Friday, 30 November 2012

Thunder is good, thunder is impressive; but it is lightning that does the work

The author Samuel Langhorne Clemens, a popular MetaFilter topic, was born 177 years ago today (November 30th 1835) in Missouri. The printer, riverboat pilot, game designer, journalist, lecturer, technology investor, gold miner, publisher and patent holder wrote short stories, essays, novels and non-fiction under the pen name Mark Twain. This included The Adventures of Huckleberry Finn (recently adapted into a musical), one of the top five challenged books of the 1990s, published in 1884-85 to a mixed reception and with an ending that still causes debate.

In his life, Clemens ... received a total of three patents. Twain spent some of his summers in Elmira, New York. His study is now on the campus of Elmira College. Its original location, Quarry Farm, is out of the city a little ways and can also be visited. In more recent summers the Mark Twain Musical Drama was staged in the round, where the college hockey team plays. He also presaged the local food movement.

The extensively quoted author of the Tom Sawyer stories, Mark's work and life are still the subject of research, imitation, analysis, interpretation (disturbing claymation) and inspiration (nsfw).
Mark lived his last few years in Redding, Connecticut, where he donated many books to the local public library association. Photographed in 1861, 1902, with family, as a lecturer and with various friends.

Samuel Langhorne Clemens

Mark died on April 21st 1910 and is immortalised in Google doodles, stamps, benches and forthcoming commemorative coins. His works are widely available online in various digital formats, for ebook readers and at your local public library and bookshop.

He also liked cats.

(Extended version of MetaFilter Front Page Post. Additional links, text by knile, lumpenprole and three blind mice.)

Friday, 2 November 2012


Looking up at the midnight sky just now, while listening to distant English church bells chime in midnight. Hey; there's the moon, barely a degree away from a bright Jupiter. Thinking, slipping back to four years ago today, watching the moon and stars from my bed and train cabin as it trundled through North Dakota, waking up the next morning somewhere in Minnesota while heading towards Jenny Levine's excellent ALA conference on games and libraries. That evening would be spent meeting a new bunch of people and friends, drinking various things, investigating this Twitter thing, and/or remarking on Amy Jean Kearns's pink iPhone.

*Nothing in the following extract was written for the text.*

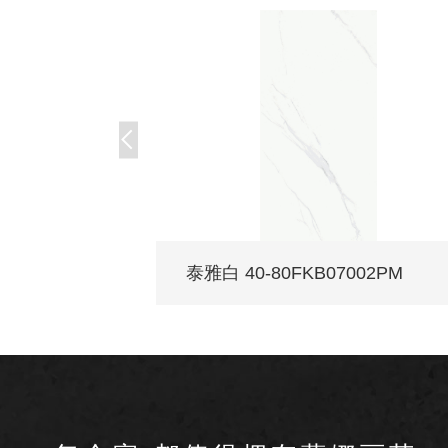
泰雅白 40-80FKB07002PM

First drinks of GLLS2008 tagged :-)

But that was then, and this is now, four years later. Four days to go now until election day. Five days exactly, or 120 hours, until the polls start to close in the swing states. Six nights - minimum - until there's a result. Still too many unknowns, though the more plausible analysts have Obama narrowly ahead at this moment.

My fear is widespread disruption in many polling stations on tuesday. Especially by twitchy and partisan "observers" kicking it up over people voting who they don't like the look of. Also, it being close enough where it matters for delays due to slow counts, recounts, problems with voting systems, and lawyers. Lots and lots of fucking lawyers, on both sides. A repeat of the 2000 count would be a socio-economic and political disaster.

Even an American Political junkie such as me wishes this particular three ring circus was over with, and over with now. This hour. I've been following it for four years, this road to yet another extreme, bitter election with shouting and abuse on all sides. But, whatever the result, the day after a president-elect is determined it all starts again. "Who will be the Democrat candidate in 2016; Hillary, or someone else?", what's left of the media will ask.

I might have something positive to write about the whole American political thing when it's done, but for now I'm tired of it and out. And if you ain't got anything good to say, probably best not to say anything at all.